Qwen3.5-27B-NVFP4-MTP

NVFP4-quantized Qwen/Qwen3.5-27B with the original bf16 MTP (Multi-Token Prediction) head grafted back in for speculative decoding.

19 GB total — fits on a single GPU with room to spare. Achieves ~19 tok/s on an NVIDIA DGX Spark (GB10, 128 GB unified memory), which is 3.3x faster than the bf16 model served with tensor parallelism across two nodes.

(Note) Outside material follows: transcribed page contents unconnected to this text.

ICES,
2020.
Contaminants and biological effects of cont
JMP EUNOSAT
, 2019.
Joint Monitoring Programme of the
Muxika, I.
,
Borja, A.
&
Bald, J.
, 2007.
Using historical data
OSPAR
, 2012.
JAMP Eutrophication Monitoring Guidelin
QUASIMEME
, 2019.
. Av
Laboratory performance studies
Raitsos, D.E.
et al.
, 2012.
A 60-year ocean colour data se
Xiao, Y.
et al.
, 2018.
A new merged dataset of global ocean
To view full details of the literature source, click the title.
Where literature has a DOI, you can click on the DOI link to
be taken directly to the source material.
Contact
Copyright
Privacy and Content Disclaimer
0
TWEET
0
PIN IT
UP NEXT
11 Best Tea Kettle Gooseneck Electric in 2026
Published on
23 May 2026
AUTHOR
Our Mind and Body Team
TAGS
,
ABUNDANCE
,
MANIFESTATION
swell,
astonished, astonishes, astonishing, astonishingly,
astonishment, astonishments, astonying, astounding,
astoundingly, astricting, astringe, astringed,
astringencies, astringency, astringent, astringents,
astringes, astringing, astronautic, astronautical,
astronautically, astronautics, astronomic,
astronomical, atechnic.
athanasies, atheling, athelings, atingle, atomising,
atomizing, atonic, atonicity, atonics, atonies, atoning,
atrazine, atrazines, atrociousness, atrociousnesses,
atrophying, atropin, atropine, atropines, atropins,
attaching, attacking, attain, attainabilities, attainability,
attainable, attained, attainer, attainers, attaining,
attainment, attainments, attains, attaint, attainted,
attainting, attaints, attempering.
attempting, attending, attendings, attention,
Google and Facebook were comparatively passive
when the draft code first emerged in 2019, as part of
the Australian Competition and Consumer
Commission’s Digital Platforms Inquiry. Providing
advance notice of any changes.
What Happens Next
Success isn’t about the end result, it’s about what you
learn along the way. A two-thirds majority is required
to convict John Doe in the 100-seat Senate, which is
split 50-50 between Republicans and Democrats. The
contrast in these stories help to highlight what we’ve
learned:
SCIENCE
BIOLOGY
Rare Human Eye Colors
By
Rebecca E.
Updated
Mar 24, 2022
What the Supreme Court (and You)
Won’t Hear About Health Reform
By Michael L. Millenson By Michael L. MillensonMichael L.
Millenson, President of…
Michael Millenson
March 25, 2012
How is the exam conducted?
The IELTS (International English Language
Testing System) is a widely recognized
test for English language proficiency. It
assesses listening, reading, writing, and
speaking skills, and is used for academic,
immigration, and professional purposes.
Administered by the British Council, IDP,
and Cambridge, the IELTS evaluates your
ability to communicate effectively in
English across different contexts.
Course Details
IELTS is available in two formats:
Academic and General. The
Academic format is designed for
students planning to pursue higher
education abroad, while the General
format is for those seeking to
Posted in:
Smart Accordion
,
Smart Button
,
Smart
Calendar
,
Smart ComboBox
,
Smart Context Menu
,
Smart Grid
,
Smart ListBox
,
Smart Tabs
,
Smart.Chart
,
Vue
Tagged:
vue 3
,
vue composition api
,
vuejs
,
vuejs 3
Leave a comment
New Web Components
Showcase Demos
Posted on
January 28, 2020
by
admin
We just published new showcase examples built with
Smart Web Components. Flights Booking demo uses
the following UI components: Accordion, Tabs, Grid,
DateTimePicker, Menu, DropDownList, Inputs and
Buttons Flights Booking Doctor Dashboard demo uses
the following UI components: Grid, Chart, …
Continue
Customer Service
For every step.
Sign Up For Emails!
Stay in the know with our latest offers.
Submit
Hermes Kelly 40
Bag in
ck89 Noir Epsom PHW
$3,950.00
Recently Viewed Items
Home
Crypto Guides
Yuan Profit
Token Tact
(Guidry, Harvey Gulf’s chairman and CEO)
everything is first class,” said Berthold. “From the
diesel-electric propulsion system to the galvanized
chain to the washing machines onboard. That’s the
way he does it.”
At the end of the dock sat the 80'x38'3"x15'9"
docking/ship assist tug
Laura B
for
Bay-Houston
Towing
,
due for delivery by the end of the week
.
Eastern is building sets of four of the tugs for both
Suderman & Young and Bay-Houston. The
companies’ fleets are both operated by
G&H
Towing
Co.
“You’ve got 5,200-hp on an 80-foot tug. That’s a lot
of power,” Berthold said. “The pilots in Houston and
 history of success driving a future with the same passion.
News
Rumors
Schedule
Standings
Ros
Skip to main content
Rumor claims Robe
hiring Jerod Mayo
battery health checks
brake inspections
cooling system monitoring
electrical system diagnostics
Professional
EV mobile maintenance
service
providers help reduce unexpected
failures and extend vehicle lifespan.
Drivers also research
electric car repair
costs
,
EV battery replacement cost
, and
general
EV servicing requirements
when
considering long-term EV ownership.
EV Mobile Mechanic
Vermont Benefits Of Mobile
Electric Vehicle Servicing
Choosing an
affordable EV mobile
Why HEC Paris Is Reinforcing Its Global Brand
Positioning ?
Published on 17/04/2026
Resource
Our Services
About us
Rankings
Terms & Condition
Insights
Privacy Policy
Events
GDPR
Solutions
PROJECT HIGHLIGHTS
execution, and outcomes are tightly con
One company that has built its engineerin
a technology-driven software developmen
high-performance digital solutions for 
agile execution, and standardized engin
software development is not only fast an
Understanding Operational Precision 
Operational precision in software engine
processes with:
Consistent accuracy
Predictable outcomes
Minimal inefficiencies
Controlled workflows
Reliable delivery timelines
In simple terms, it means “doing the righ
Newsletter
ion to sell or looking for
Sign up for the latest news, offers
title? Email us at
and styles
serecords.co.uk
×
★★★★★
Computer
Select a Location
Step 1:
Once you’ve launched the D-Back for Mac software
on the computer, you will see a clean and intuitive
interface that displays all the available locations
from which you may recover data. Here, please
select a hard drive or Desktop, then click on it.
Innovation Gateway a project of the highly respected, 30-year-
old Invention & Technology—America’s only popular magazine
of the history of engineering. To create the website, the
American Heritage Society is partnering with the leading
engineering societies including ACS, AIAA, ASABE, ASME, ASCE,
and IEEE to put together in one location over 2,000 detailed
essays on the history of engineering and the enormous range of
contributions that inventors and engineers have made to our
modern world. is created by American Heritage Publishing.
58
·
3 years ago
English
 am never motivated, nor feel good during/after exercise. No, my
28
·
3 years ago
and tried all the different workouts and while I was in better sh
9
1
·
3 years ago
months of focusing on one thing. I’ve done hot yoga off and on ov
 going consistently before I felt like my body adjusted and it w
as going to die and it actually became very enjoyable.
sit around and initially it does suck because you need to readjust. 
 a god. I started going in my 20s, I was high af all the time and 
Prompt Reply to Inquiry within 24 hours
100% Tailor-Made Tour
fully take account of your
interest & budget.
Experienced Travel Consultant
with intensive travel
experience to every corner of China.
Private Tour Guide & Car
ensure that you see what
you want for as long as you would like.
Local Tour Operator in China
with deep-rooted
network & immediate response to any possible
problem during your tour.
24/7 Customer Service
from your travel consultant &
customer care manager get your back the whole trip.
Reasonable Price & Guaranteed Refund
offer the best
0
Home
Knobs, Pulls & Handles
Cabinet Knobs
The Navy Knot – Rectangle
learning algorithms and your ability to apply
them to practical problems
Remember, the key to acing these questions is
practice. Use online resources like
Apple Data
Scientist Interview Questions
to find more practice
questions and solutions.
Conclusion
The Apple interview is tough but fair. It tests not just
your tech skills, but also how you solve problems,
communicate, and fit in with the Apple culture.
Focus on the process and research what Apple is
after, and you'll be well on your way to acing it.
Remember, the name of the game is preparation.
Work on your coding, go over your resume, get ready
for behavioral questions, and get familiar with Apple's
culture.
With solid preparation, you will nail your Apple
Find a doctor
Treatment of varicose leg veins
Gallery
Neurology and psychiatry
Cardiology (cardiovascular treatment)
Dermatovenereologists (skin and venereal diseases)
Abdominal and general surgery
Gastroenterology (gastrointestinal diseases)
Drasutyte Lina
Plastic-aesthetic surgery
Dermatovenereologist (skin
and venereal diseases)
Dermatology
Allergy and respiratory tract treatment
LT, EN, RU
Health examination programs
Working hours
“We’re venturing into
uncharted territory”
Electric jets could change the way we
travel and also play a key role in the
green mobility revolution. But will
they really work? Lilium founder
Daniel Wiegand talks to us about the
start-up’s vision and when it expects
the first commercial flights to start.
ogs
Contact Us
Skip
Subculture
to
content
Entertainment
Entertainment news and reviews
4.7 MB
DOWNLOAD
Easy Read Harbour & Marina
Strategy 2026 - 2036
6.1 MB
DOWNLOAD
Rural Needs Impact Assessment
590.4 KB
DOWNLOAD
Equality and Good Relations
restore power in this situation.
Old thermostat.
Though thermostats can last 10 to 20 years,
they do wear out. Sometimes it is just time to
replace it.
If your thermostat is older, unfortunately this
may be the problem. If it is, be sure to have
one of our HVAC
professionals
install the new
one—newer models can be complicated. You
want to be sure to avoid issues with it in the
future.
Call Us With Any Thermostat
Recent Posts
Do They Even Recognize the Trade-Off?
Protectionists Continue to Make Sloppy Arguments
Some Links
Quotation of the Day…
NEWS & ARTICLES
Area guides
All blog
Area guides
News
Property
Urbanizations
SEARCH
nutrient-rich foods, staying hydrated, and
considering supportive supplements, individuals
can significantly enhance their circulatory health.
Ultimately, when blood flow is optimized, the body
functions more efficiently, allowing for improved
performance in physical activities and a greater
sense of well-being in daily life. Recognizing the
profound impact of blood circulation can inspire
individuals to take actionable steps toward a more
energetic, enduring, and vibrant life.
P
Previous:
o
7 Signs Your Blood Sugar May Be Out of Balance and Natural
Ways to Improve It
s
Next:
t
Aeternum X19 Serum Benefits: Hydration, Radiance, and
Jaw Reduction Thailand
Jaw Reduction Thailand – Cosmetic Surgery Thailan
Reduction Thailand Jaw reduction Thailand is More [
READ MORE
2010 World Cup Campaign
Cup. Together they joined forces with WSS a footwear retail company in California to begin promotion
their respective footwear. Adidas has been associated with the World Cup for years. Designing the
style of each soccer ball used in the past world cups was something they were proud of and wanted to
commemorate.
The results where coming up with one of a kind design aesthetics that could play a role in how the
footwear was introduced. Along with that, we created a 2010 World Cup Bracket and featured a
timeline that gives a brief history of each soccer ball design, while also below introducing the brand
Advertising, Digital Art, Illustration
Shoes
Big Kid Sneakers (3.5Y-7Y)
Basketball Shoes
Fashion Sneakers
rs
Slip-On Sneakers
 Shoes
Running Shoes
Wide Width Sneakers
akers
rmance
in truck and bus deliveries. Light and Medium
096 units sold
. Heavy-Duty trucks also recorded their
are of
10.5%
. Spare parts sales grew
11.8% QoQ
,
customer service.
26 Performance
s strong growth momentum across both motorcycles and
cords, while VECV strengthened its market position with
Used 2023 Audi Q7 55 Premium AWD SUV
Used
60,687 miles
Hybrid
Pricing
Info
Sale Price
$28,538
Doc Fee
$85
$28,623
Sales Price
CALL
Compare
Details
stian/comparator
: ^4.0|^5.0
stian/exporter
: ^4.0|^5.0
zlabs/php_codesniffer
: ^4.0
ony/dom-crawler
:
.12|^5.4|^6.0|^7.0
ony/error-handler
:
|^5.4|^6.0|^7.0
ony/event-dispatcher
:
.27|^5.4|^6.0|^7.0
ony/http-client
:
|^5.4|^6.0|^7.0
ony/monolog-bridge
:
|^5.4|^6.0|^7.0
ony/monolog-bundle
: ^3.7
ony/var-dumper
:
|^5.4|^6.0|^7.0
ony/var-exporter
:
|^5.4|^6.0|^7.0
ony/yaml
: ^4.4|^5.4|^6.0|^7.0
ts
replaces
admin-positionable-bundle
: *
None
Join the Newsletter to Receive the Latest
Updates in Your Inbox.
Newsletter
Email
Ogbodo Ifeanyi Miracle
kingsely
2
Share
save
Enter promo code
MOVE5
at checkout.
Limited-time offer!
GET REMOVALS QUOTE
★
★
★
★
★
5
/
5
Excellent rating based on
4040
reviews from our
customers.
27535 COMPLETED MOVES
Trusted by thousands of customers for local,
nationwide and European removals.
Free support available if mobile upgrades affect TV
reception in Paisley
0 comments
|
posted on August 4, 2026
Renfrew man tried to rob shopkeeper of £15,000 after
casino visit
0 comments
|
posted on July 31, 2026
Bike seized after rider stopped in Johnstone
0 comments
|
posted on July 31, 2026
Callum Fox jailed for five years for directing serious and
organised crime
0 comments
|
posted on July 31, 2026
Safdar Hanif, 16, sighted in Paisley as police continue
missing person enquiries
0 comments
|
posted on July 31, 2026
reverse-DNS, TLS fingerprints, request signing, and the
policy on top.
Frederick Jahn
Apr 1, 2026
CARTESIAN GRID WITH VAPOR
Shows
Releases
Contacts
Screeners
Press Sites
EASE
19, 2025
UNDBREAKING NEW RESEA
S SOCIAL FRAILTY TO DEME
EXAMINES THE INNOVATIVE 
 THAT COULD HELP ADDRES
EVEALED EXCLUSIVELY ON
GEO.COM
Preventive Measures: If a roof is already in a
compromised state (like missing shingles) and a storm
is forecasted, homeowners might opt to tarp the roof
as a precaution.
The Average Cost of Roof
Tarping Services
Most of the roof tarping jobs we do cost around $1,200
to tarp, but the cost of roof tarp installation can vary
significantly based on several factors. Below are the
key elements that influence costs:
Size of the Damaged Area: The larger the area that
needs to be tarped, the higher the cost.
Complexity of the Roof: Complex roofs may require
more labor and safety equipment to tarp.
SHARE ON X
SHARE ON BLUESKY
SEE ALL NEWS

What's Different About This Quant

Standard NVFP4 quantization via nvidia-modelopt discards the MTP head because AutoModelForCausalLM doesn't load it. This checkpoint restores the MTP weights from the original model in bf16 and adds them to the quantization ignore list, giving you working speculative decoding out of the box.

Quantization Details

Property Value
Method NVFP4 via nvidia-modelopt 0.41.0
Group size 16
Calibration 256 samples from CNN/DailyMail (train split), max_seq_len=2048
Excluded from quantization lm_head, all conv1d layers (Mamba blocks), all MTP linear layers
MTP head bf16 (15 tensors, ~850 MB, grafted from original)
Total checkpoint size ~19 GB

Usage (vLLM)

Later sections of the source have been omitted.